Filho also left a “sample for context,” a link to a moment during a Linux conference talk in which an off-camera voice, identified by Filho in a Register interview as kernel maintainer Ted Ts’o, emphatically interjects: “Here’s the thing: you’re not going to force all of us to learn Rust.” In the context of Filho’s request that Linux’s file system implement Rust bindings, Ts’o says that while he knows he must fix all the C code for any change he makes, he cannot or will not fix the Rust bindings that may be affected.

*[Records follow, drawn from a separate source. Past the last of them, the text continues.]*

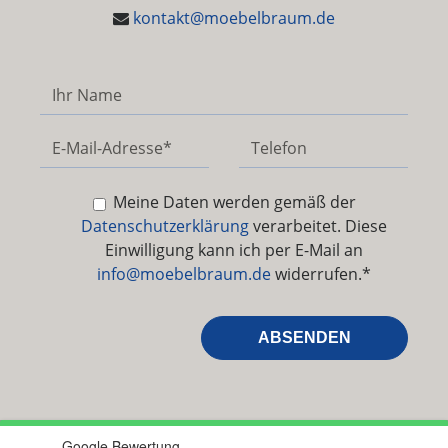
kontakt@moebelbraum.de
Meine Daten werden gemäß der
Datenschutzerklärung
verarbeitet. Diese
Einwilligung kann ich per E-Mail an
info@moebelbraum.de
widerrufen.*
Google Bewertung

“They just want to keep their C code”
Asahi Lina, developer on the Asahi Linux project, posted on Mastodon late last week: “I regretfully completely understand Wedson’s frustrations.” Noting that “a subset of C kernel developers just seem determined to make the lives of Rust maintainers as difficult as possible,” Lina detailed the memory safety issues they ran into writing Direct Rendering Manager (DRM) scheduler abstractions. Lina tried to push small fixes that would make the C code “more robust and the lifetime requirements sensible,” but was blocked by the maintainer. Bugs in that DRM scheduler’s C code are the only causes of kernel panics in Lina’s Apple GPU driver, she wrote—”Because I wrote it in Rust.”
“But I get the feeling that some Linux kernel maintainers just don’t care about future code quality, or about stability or security any more,” Lina wrote. “They just want to keep their C code and wish us Rust folks would go away. And that’s really sad… and isn’t helping make Linux better.”
Drew DeVault, founder of SourceHut, blogged about Rust’s attempts to find a place inside the Kernel. In theory the kernel should welcome enthusiastic input from motivated newcomers. “In practice, the Linux community is the wild wild west, and sweeping changes are infamously difficult to achieve consensus on, and this is by far the broadest sweeping change ever proposed for the project,” DeVault writes. “Every subsystem is a private fiefdom, subject to the whims of each one of Linux’s 1,700+ maintainers, almost all of whom have a dog in this race. It’s herding cats: introducing Rust effectively is one part coding work and ninety-nine parts political work – and it’s a lot of coding work.”
Rather than test their patience with the kernel’s politics, DeVault suggests Rust developers build a Linux-compatible kernel from scratch. “Freeing yourselves of the [Linux Kernel Mailing List] political battles would probably be a big win for the ambitions of bringing Rust into kernel space,” DeVault writes.
Torvalds understands why Rust uptake is slow
You might be wondering what lead maintainer Linus Torvalds thinks about all this. He took a “wait and see” approach in 2021, hoping Rust would first make itself known in relatively isolated device drivers. At an appearance late last month, Torvalds… essentially agreed with the Rust-minded developer complaints, albeit from a much greater remove.
“I was expecting [Rust] updates to be faster, but part of the problem is that old-time kernel developers are used to C and don’t know Rust,” Torvalds said. “They’re not exactly excited about having to learn a new language that is, in some respects, very different. So there’s been some pushback on Rust.” Torvalds added, however, that “another reason has been the Rust infrastructure itself has not been super stable.”
The Linux kernel is a high-stakes project in which hundreds or thousands of developers have a stake; conflict is perhaps inevitable. Time will tell how long C will remain the primary way of coding for, and thinking about, such a large, yet always-moving, codebase.